Alicia Silverstone ("Clueless") stars as Kate Fox in the new NBC series, which debuts Friday at 7 p.m. on Ch. 5. She's an up-and-coming attorney who works for her father's (Ryan O'Neal) firm. But she's conflicted about what they do — they're divorce lawyers, and they're very good at their jobs.
But perky Kate has a talent that runs counter to her job. She's a natural born matchmaker, able to spot people who would be perfect for each other. Which makes her divorce lawyer by day, matchmaker by night. And provides different stories (and different guest stars) each week, making the show a land-locked "Love Boat," in a way.
"Miss Match" is intended as light entertainment. And it is.
Hope & Faith (Friday, 8 p.m., Ch. 4): I know why ABC picked up this show — Kelly Ripa is a sitcom star-in-the-making. She's bright, bubbly and possesses a good deal of natural comedic ability.
But this may not be the show that makes her a sitcom star. It's pretty bad.
The premise is OK. Ripa, playing off her real-life resume, plays Faith, a soap-opera diva who's fired from her show and has no immediate prospects of employment.
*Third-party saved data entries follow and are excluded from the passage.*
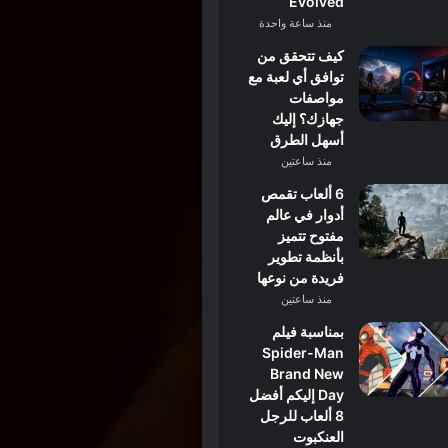
Evolved
منذ ساعة واحدة
كيف تتحقق من
توافق أي لعبة مع
مواصفات
جهازك؟ إليك
أسهل الطرق
منذ ساعتين
6 ألعاب تقمص
أدوار في عالم
مفتوح تتميز
بأنظمة تطوير
فريدة من نوعها
منذ ساعتين
بمناسبة فيلم
Spider-Man
Brand New
Day إليكم أفضل
8 ألعاب للرجل
العنكبوت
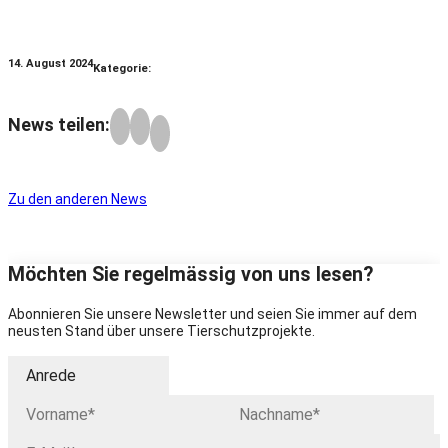
14. August 2024
Kategorie:
News teilen:
Zu den anderen News
Möchten Sie regelmässig von uns lesen?
Abonnieren Sie unsere Newsletter und seien Sie immer auf dem
neusten Stand über unsere Tierschutzprojekte.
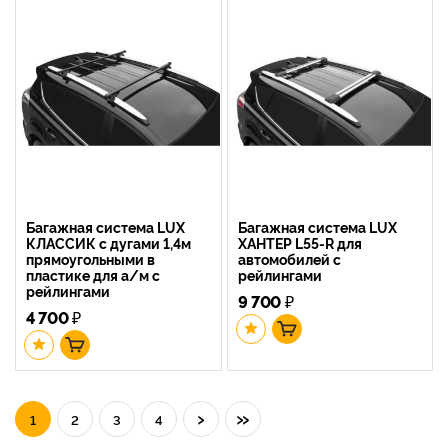
Багажная система LUX
Багажная система LUX
КЛАССИК с дугами 1,4м
ХАНТЕР L55-R для
прямоугольными в
автомобилей с
пластике для а/м с
рейлингами
рейлингами
9 700
₽
4 700
₽
›
»
1
2
3
4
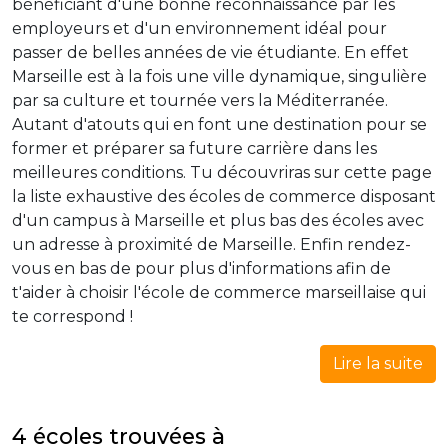
bénéficiant d'une bonne reconnaissance par les
employeurs et d'un environnement idéal pour
passer de belles années de vie étudiante. En effet
Marseille est à la fois une ville dynamique, singulière
par sa culture et tournée vers la Méditerranée.
Autant d'atouts qui en font une destination pour se
former et préparer sa future carrière dans les
meilleures conditions. Tu découvriras sur cette page
la liste exhaustive des écoles de commerce disposant
d'un campus à Marseille et plus bas des écoles avec
un adresse à proximité de Marseille. Enfin rendez-
vous en bas de pour plus d'informations afin de
t'aider à choisir l'école de commerce marseillaise qui
te correspond !
Lire la suite
4 écoles trouvées à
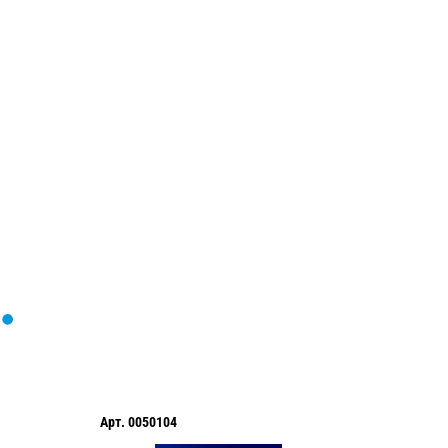
Загрузка
формы...
Арт.
0050104
Арт.
005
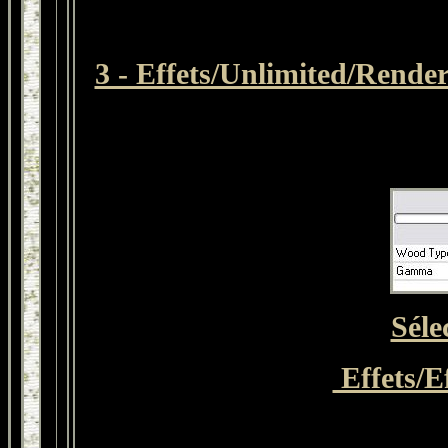
3 - Effets/Unlimited/Render
Séle
Effets/E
Having saved nothing, Faith is forced to move in with her sister, Hope (Faith Ford of "Murphy Brown"), a suburban housewife and mother.
The comedy comes from Faith — who doesn't exactly know how to navigate the real world — clashing with grounded Hope. And interacting with Hope's husband (Ted McGinley) and three children.
But it's not great comedy. When the comedy climax of your pilot episode is an extended food fight, where do you go from there?
Perhaps the biggest surprise in "Hope & Faith" is that, despite its trapping as a family sitcom and its position as a lynchpin of ABC's reconstituted, supposedly family friendly T.G.I.F. lineup, a lot of the jokes are of a sexual nature. A lot of the jokes.
Ripa is talented and Ford is great. Too bad the show isn't.